Salvador Dali, René Magritte, Giorgio de Chirico, Max Ernst, Dora Maar, Leonora Carrington, Dorothea Tanning… de nombreux chefs-d’oeuvre sont présentés à partir de mercredi à Paris, à l’occasion du centenaire du surréalisme.
Près de 500 peintures, sculptures, dessins, textes, films et documents, dont de nombreux prêts exceptionnels, sont exposés au Centre Pompidou, sur 2 200 m² jusqu’au 13 janvier.
Elles révèlent combien ce mouvement artistique, né en 1924 autour de poètes dont André Breton et qui s’est répandu dans le monde entier, était visionnaire et reste contemporain dans sa volonté de changer le rapport de l’homme à la nature.
Habituellement exposé à Madrid, San Francisco, Stockholm ou New York, « Le Grand Masturbateur » par Salvador Dalí, « Valeurs personnelles » Et « L’Empire des Lumières » par René Magritte, « Le cerveau de l’enfant » Et « Chanson d’amour » par Giorgio de Chirico, « La Grande Forêt » par Max Ernst et le « Chien qui aboie à la lune » de Joan Miró sont quelques-unes des œuvres les plus emblématiques exposées.
L’exposition, déjà présentée sous une forme moins complète à Bruxelles jusqu’en juillet, doit se rendre à Madrid, Hambourg puis Philadelphie d’ici 2026.
La scénographie joue avec l’illusion d’optique, chère aux surréalistes, et le parcours prend la forme d’un labyrinthe. Il introduit le visiteur dans une immense salle circulaire au centre de laquelle est visible le manuscrit original de l’œuvre. « Manifeste du surréalisme » d’André Breton, tandis qu’une projection audiovisuelle immersive éclaire sa genèse et sa philosophie.
Chronologique et thématique, le parcours suit des figures littéraires (Lautréamont, Lewis Carroll, Sade…), des mythologies et des thèmes qui ont nourri le mouvement (le médium-artiste, la pierre philosophale, la forêt, la nuit, l’érotisme…).
Une autre relation avec le monde
« Plus qu’un dogme esthétique, plus qu’un formalisme, le surréalisme est une philosophie qui réunira pendant plus de 40 ans des hommes et des femmes qui croient en un autre rapport au monde »résume pour l’AFP Marie Sarré, co-commissaire avec Didier Ottinger, directeur adjoint du Musée national d’art moderne.
Plus de 20 ans après la dernière exposition qui lui était consacrée au Centre Pompidou (2002), « Nous voulions montrer que ce mouvement n’a pas seulement un point de vue sur le cours de l’Histoire, ses moments critiques (guerres mondiales, guerre civile espagnole, colonialisme…) et les mouvements politiques qui déchirent l’Europe, mais pense aussi à une autre relation entre l’Homme et le cosmos »Ottinger ajoute.
« Son message est l’un des plus contemporains que l’on puisse imaginer. »il ajoute, évoquant également la reconnaissance des femmes artistes par les surréalistes et leur engagement politique.
« Ce sont des jeunes qui ont 20 ans et qui voient les ravages du progrès, des avions qui finissent par larguer des bombes. Ils vont le remettre en cause au nom d’un sentiment réactivé pour la nature, un message très actuel »il souligne.
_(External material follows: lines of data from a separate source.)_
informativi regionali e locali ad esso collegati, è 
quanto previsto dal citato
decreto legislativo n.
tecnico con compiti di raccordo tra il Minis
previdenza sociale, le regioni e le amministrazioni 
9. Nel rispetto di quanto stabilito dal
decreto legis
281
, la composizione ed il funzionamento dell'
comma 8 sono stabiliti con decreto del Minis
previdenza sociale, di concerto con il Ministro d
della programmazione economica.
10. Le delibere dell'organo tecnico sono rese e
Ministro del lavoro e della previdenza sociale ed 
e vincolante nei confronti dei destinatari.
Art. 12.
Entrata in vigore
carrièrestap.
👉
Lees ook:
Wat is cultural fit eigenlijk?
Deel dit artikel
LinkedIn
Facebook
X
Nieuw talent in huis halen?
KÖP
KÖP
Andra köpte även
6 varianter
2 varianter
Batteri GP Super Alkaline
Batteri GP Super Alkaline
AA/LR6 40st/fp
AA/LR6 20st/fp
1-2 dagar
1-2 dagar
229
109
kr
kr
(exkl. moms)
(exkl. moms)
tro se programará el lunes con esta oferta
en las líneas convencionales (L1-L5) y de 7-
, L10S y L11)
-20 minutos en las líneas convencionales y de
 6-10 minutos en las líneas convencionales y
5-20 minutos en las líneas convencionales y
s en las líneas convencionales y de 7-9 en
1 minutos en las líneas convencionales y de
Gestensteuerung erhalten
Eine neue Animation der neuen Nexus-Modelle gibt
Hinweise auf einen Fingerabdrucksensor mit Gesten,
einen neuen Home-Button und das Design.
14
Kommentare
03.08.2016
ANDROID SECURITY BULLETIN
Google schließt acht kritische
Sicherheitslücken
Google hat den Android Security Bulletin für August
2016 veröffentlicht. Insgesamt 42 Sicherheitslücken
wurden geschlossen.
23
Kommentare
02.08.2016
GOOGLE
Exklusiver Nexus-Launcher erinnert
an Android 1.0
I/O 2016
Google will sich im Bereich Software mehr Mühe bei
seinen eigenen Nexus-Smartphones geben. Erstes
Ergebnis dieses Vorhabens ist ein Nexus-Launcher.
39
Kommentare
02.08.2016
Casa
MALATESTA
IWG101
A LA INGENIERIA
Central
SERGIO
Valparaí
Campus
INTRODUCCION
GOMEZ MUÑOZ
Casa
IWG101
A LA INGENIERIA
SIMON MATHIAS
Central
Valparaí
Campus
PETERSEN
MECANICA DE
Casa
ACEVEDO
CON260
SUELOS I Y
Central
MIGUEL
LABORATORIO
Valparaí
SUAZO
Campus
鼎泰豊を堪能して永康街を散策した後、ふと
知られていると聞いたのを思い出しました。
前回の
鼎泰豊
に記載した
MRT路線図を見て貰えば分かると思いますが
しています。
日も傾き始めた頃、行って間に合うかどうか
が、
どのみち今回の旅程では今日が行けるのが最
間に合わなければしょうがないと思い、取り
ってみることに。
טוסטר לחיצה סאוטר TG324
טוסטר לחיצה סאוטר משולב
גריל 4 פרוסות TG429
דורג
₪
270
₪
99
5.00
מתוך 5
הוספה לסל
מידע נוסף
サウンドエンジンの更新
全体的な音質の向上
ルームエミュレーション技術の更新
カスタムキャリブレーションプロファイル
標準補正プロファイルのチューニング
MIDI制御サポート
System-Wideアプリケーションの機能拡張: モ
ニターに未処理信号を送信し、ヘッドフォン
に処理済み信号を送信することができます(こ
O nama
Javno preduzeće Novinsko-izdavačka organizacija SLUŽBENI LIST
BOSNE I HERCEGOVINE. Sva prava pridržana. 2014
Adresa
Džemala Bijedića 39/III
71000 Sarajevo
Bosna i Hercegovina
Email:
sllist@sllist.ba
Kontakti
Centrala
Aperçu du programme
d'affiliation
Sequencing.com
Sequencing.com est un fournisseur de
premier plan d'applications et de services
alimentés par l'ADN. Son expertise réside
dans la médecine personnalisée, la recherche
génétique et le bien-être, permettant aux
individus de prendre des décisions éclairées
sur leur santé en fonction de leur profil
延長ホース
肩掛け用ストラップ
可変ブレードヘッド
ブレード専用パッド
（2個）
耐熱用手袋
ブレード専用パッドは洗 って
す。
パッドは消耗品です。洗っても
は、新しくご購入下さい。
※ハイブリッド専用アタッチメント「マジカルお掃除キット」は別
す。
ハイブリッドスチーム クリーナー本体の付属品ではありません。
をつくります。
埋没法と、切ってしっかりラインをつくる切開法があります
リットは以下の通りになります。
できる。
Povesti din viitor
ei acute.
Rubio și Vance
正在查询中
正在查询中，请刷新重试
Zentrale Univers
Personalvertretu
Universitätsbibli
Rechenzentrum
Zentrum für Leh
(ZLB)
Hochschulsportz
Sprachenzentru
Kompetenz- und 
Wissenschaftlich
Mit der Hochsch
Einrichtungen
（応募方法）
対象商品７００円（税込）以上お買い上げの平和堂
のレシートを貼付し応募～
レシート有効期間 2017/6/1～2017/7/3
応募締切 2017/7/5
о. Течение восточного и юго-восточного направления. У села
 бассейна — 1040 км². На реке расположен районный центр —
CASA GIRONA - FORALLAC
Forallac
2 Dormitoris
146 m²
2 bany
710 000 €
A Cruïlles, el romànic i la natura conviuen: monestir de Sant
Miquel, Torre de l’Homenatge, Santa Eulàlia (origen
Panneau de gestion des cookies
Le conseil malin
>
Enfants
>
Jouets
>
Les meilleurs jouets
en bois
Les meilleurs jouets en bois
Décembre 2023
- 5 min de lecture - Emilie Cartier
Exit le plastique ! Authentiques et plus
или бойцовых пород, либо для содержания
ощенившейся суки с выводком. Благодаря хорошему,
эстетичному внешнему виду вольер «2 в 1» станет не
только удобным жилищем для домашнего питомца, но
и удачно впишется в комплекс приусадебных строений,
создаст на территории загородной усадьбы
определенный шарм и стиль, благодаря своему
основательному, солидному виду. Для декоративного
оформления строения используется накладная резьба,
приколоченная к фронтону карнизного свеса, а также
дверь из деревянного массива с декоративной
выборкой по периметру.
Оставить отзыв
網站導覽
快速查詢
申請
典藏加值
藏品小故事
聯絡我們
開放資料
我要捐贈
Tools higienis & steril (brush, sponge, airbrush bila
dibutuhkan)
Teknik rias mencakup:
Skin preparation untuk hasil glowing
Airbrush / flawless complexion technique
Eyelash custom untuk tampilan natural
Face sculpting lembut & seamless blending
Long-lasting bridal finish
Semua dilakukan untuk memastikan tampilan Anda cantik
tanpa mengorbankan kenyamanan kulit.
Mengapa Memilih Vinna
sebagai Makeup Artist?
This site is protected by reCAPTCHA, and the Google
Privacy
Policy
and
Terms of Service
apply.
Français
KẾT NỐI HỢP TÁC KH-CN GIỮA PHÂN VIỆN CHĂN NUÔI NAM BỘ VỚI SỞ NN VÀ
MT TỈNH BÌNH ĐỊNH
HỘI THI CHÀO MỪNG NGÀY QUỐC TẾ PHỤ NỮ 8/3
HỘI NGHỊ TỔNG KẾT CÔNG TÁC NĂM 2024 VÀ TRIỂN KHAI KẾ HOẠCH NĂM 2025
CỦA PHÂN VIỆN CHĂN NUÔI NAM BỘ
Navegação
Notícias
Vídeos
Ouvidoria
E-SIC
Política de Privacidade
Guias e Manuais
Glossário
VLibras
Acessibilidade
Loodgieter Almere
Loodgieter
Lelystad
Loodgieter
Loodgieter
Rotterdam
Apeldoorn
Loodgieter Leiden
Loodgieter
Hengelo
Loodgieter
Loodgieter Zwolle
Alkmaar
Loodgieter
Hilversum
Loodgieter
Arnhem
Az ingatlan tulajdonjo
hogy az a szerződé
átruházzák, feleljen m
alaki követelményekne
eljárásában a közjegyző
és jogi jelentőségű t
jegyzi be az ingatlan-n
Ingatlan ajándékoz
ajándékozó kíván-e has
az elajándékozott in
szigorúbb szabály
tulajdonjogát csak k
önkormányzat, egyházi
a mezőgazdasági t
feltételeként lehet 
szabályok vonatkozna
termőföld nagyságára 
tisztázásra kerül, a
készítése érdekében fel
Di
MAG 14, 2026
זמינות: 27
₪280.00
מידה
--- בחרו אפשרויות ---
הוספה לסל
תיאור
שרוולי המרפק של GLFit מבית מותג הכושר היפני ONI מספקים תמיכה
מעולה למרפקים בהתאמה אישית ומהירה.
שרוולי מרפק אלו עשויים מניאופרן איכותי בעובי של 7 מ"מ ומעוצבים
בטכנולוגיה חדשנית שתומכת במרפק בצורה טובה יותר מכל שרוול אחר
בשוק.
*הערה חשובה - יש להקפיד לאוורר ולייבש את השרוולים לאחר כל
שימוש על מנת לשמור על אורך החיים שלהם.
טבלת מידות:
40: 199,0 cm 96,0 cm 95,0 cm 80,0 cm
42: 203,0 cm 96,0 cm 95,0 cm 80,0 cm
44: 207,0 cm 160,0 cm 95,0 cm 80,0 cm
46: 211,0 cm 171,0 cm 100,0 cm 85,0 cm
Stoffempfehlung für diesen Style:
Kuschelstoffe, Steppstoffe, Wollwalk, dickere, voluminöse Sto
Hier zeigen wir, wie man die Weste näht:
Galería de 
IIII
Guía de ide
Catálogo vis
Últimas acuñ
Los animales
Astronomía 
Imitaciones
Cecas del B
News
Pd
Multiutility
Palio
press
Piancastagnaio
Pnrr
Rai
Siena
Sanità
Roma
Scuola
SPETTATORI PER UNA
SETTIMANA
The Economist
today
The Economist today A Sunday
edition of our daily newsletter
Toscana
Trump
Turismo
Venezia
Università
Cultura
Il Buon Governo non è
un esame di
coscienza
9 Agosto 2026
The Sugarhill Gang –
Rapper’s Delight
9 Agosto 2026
« La plupart d’entre eux ont connu les tranchées et vont questionner les valeurs du monde occidental moderne, du siècle des Lumières, du rationalisme, de la raison, du progrès, de l’industrialisation, avec l’intuition qu’il y a un besoin urgent de réinventer le rapport au monde, aux autres et à la nature. »ajoute Marie Sarré.
Des femmes engagées
L’exposition rend également compte de « la diffusion internationale du surréalisme des années 1930 jusqu’en Australie et les traductions des principaux textes d’Aragon et de Breton en Chine »selon Ottinger.
Les œuvres présentées incluent, entre autres, Tatsuo Ikeda (Japon), Wilhelm Freddie (Danemark) et Rufino Tamayo (Mexique).
L’accent est mis sur l’Amérique du Sud et les femmes au sein de la « mouvement d’art moderne qui leur a donné la plus grande place »selon Sarré, parmi lesquels le Mexicain Remedios Varo, le Britannique Ithell Colquhoun, le Franco-Tchèque Toyen, la Française Dora Maar et l’Américaine Dorothea Tanning.
« Encore minoritaires dans les années 1920, époque de la fondation du mouvement, ils apparaissent très vite essentiels et trouvent là un terrain d’émancipation. Leur engagement va aller crescendo. »a déclaré le commissaire.
En 1969, la dissolution officielle du surréalisme ne marque pas la fin de son influence. Il continue d’inspirer les biennales d’art contemporain, le cinéma, la mode et la bande dessinée.